** Opening DATASET CONTENT block **

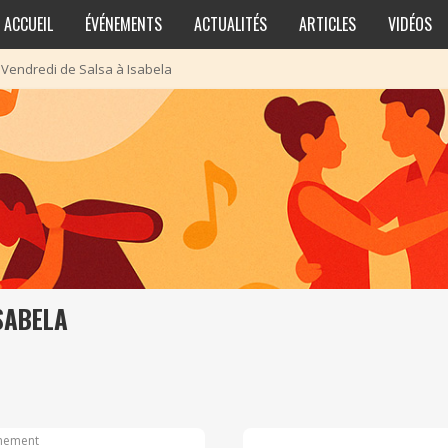
ACCUEIL
ÉVÉNEMENTS
ACTUALITÉS
ARTICLES
VIDÉOS
>
Vendredi de Salsa à Isabela
SABELA
nement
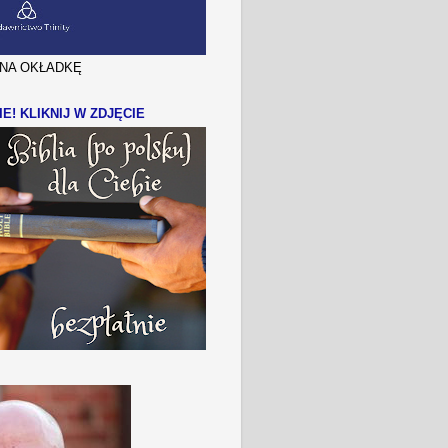
J NA OKŁADKĘ
IE! KLIKNIJ W ZDJĘCIE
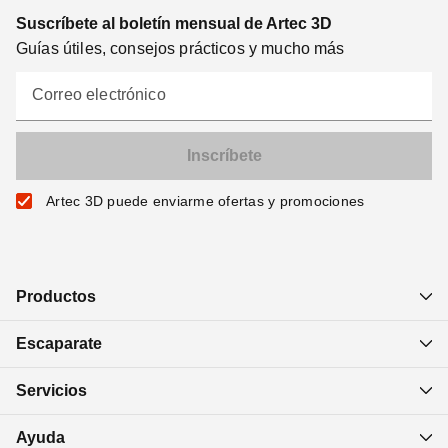
Suscríbete al boletín mensual de Artec 3D
Guías útiles, consejos prácticos y mucho más
Correo electrónico
Artec 3D puede enviarme ofertas y promociones
Productos
Escaparate
Servicios
Ayuda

** Closing DATASET CONTENT block **

◆ WHAT THE EXERCISE ASKS ◆
Only what runs from the line containing "Suscríbete al boletín mensual de Artec 3D" through the final line of the entries above belongs in the answer, restated exactly.

◆ RESULT OF THE TASK ◆
Suscríbete al boletín mensual de Artec 3D
Guías útiles, consejos prácticos y mucho más
Correo electrónico
Artec 3D puede enviarme ofertas y promociones
Productos
Escaparate
Servicios
Ayuda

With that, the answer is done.